Categorical Features in Regressions

I am interested in the best technique to combine continuous and categorical features in a regression model. I have two sample situations where this is important.

Situation 1

A ride-share business has two different rate systems: a normal price and a surge price. Their surge prices have a higher price-per-mile than their normal prices. A company that uses the ride-share often would like a model that predicts how much a ride would cost as a function of the trip distance and whether the trip is normal or under the surge price. They have collected price information from the last few months and created a plot to visualize it.


In [11]:
library(ggplot2)
library(cowplot)


n.points <- 100
trip.distance <- runif(n.points,0,27.3)
categories <- c('Normal','Surge')
slope.fare.type <- factor(categories[1*(runif(n.points,0,1) > 0.8) + 1])

slopes <- c(1.78,4.77)

slope.fare <- trip.distance * slopes[slope.fare.type] * (1 + runif(n.points,0,0.02)) + runif(n.points, 0, 3)

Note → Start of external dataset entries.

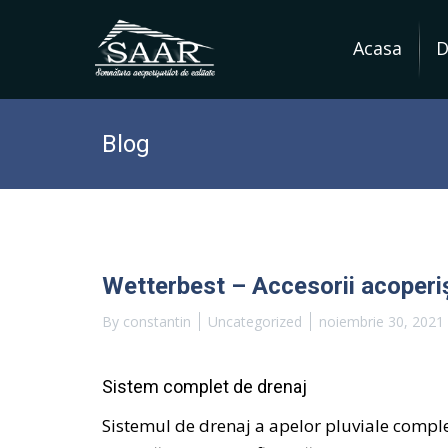
Acasa
D
Skip
to
Blog
content
Wetterbest – Accesorii acoperi
By
constantin
Uncategorized
noiembrie 30, 2021
Sistem complet de drenaj
Sistemul de drenaj a apelor pluviale comple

slope.data <- data.frame(trip.distance,slope.fare.type,slope.fare)

ggplot(slope.data) + geom_point(aes(trip.distance, slope.fare, color=slope.fare.type, shape=slope.fare.type),size=3)+
  theme_light(base_size = 12, base_family = "") +
  xlab("Trip distance (mi)") +
  ylab("Trip Fare ($)") +
  xlim(0,30) + 
  ylim(0,150) + 
  theme(legend.position = c(0.2, 0.8)) +
  scale_shape_manual("Fare Type", labels=c("Normal", "Surge"), values=c(15,16), breaks=c("Normal","Surge")) + 
  scale_color_manual("Fare Type", values=c("Normal"="blue", "Surge"="red"), breaks=c("Normal","Surge"))


Situation 2

A taxi company has two different types of vehicles: a normal cab and a premium (luxury) cab. The rates they charge are the same per mile, but the luxury cab has a surcharge fee that is added to the fare. A company that uses this service would like a model that predicts how much a ride would cost as a function of the trip distance using the normal cab and the luxury cab.


In [12]:
categories <- c('Normal','Luxury')
intercept.fare.type <- factor(categories[1*(runif(n.points,0,1) > 0.8) + 1])
intercepts <- c(8.26,1.54)

intercept.fare <- (trip.distance * (2.54 + runif(n.points,0,0.02)) + 
                  (3 + runif(n.points, 0, 0.2)) * intercepts[intercept.fare.type])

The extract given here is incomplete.